Cullen, 69, founded the original Admirals franchise in the ECHL in 1989 and ran it until he sold it seven years later. The former Major League Baseball executive returned last summer, helping purchase the 4-year-old AHL Admirals franchise as a minority owner and undertaking daily operation of the club.
A replacement, if such a word can be used, has accepted the job, and he will take charge within 10 days, Cullen said. Admirals majority owner Ken Young said the successor is employed in pro hockey but declined to give further details.
Cullen said he thinks the Admirals, whose paid attendance rose 12 percent this season, have stabilized and must now focus long-term. But he didn’t feel he was the man for that job.
“It’s a little harder than I thought to have this day come,” Cullen said. “But I think what the club needs now is a bright, new, fresh face, someone who can dig in for the long haul. … I really couldn’t see myself doing that.”
Cullen said he’s not sure what the future holds for him, but he noted he won’t repeat 1996, when he sold the ECHL club and was looking for another sports ownership opportunity within days. The man who broke into pro sports by beating out Brent Musburger for a Chicago Cubs job intends to keep his Admirals stake and enjoy a reduced schedule.
“It was once written that I was an airport-and-hotels-and-arena type of guy,” Cullen said. “But I’m going to relax and slow it down a little bit.”
Cullen said he first pondered retirement in January, after rising attendance and increased community and business support convinced him that the Admirals were rebounding. At the same time, his job’s demands were taking a toll.
“I was getting worn down and I bit off a little bit more than I could handle, physically, mentally and emotionally,” said Cullen, whose early ECHL teams were among the most successful in minor league hockey on the ice and at the gate. “I get very wrapped up in the games, and I take them very seriously. I forget how old I am sometimes.”
The AHL schedule is packed with three games in four nights and even four in five, and Cullen said home stretches like that wore him out.
“If we had a Wednesday night game, I had a hard time physically snapping back at 9a.m. Thursday morning,” he said. “I’d drag around all day, go to bed at 7 p.m., and then here we go with another game Friday. It was great, but it was physically a little tough.”
Admirals radio broadcaster Pete Michaud, who first called hockey games during the ECHL Admirals’ inaugural season, noticed Cullen’s mood darkening a bit in past months.
“When he owned the ECHL team, he was the man and had the final say in every regard,” Michaud said. “This year, while he had a huge say, it wasn’t the only say. And the American League is a much bigger, broader, more corporate entity than the ECHL, especially back when he got into it.”

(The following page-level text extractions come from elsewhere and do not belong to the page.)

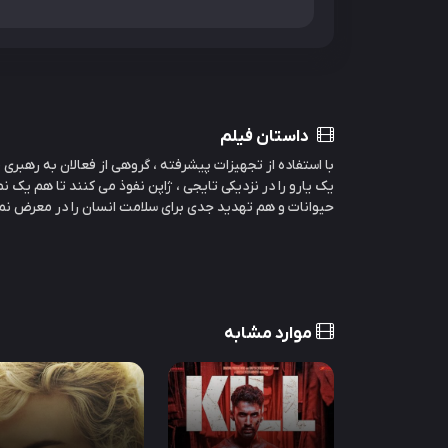
داستان فیلم
یک یارو را در نزدیکی تایجی ، ژاپن نفوذ می کنند تا هم یک نم
حیوانات و هم تهدید جدی برای سلامت انسان را در معرض نم
موارد مشابه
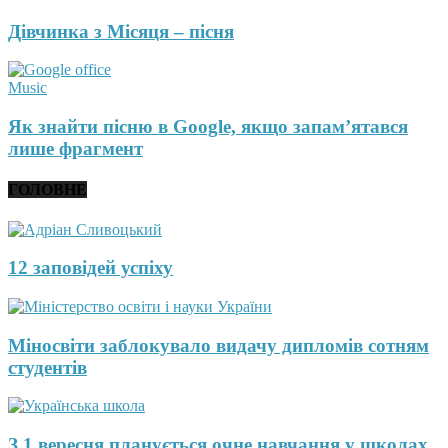
Дівчинка з Місяця – пісня
Music
Як знайти пісню в Google, якщо запам’ятався
лише фрагмент
ГОЛОВНЕ
12 заповідей успіху
Міносвіти заблокувало видачу дипломів сотням
студентів
З 1 вересня планується очне навчання у школах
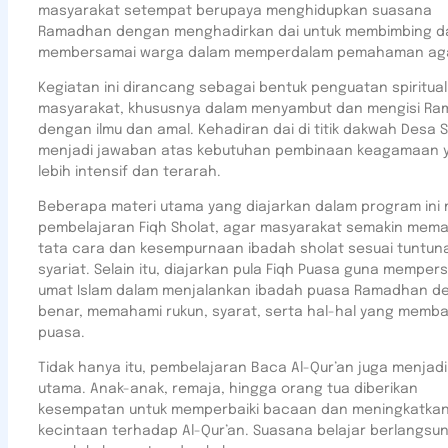
masyarakat setempat berupaya menghidupkan suasana
Ramadhan dengan menghadirkan dai untuk membimbing d
membersamai warga dalam memperdalam pemahaman ag
Kegiatan ini dirancang sebagai bentuk penguatan spiritual
masyarakat, khususnya dalam menyambut dan mengisi R
dengan ilmu dan amal. Kehadiran dai di titik dakwah Desa S
menjadi jawaban atas kebutuhan pembinaan keagamaan 
lebih intensif dan terarah.
Beberapa materi utama yang diajarkan dalam program ini m
pembelajaran Fiqh Sholat, agar masyarakat semakin mem
tata cara dan kesempurnaan ibadah sholat sesuai tuntun
syariat. Selain itu, diajarkan pula Fiqh Puasa guna memper
umat Islam dalam menjalankan ibadah puasa Ramadhan d
benar, memahami rukun, syarat, serta hal-hal yang memba
puasa.
Tidak hanya itu, pembelajaran Baca Al-Qur’an juga menjadi
utama. Anak-anak, remaja, hingga orang tua diberikan
kesempatan untuk memperbaiki bacaan dan meningkatka
kecintaan terhadap Al-Qur’an. Suasana belajar berlangsu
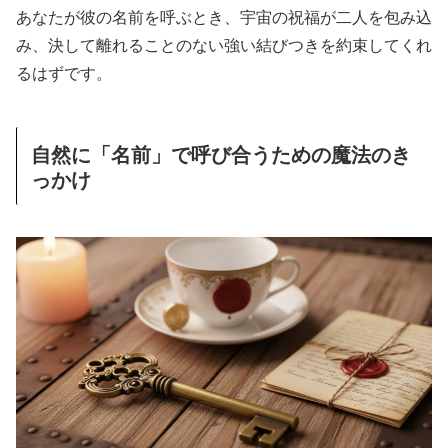
あなたが彼の名前を呼ぶとき、宇宙の祝福が二人を包み込
み、決して離れることのない強い結びつきを約束してくれ
るはずです。
自然に「名前」で呼び合うための魔法のき
っかけ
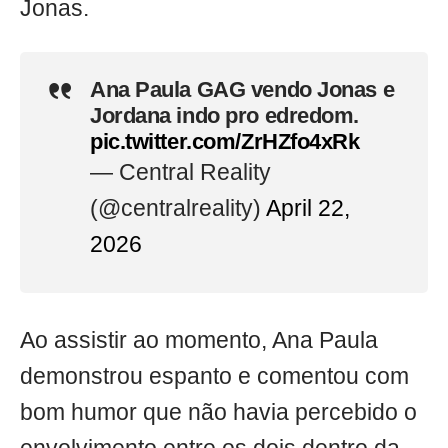
Jonas.
Ana Paula GAG vendo Jonas e
Jordana indo pro edredom.
pic.twitter.com/ZrHZfo4xRk
— Central Reality
(@centralreality)
April 22,
2026
Ao assistir ao momento, Ana Paula
demonstrou espanto e comentou com
bom humor que não havia percebido o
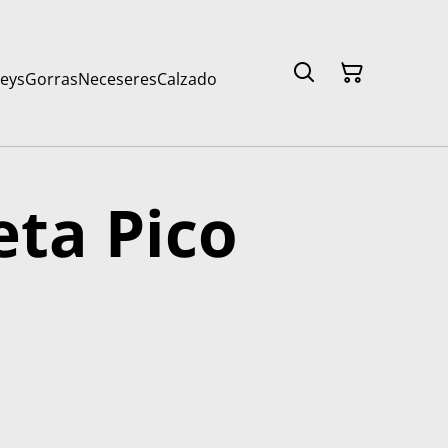
seys
Gorras
Neceseres
Calzado
ta Pico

Cullen found that running the Admirals in such a circuit and in today’s business climate was harder than he’d anticipated. Using e-mail, voice mail and the like was somewhat of a shock.
“The technology was very tough,” he said. “All those things were a learning process, and I often wondered if I was missing something.”
There’s no doubt Cullen will be missed, although he will still reside in downtown Norfolk. His courtly style, wealth of knowledge and savvy decisions had friends and colleagues lining up to praise him Friday after he stepped from behind a Scope lectern.
“He added a great deal of credibility to our effort to revive hockey,” said Norfolk Tides general manager Dave Rosenfield, also an Admirals minority owner. “Sales, admissions, the feeling in the arena, fan response — it was all better. Admirals hockey became fun again for a lot of people.”
Said Michaud: “He’s always taken an interest not just in how you do your job, but in how you live your life. He’s always taken an interest in his staff, not just as employees but as people.”
Admirals coach Trent Yawney, who has met thousands of people in the sport, said Cullen was one of the best and is sad to see him go.
“A little bit of Admirals history was lost today,” Yawney said. “If you looked up the word ‘class,’ you would see a picture of him. He was the Arnold Palmer of our organization.”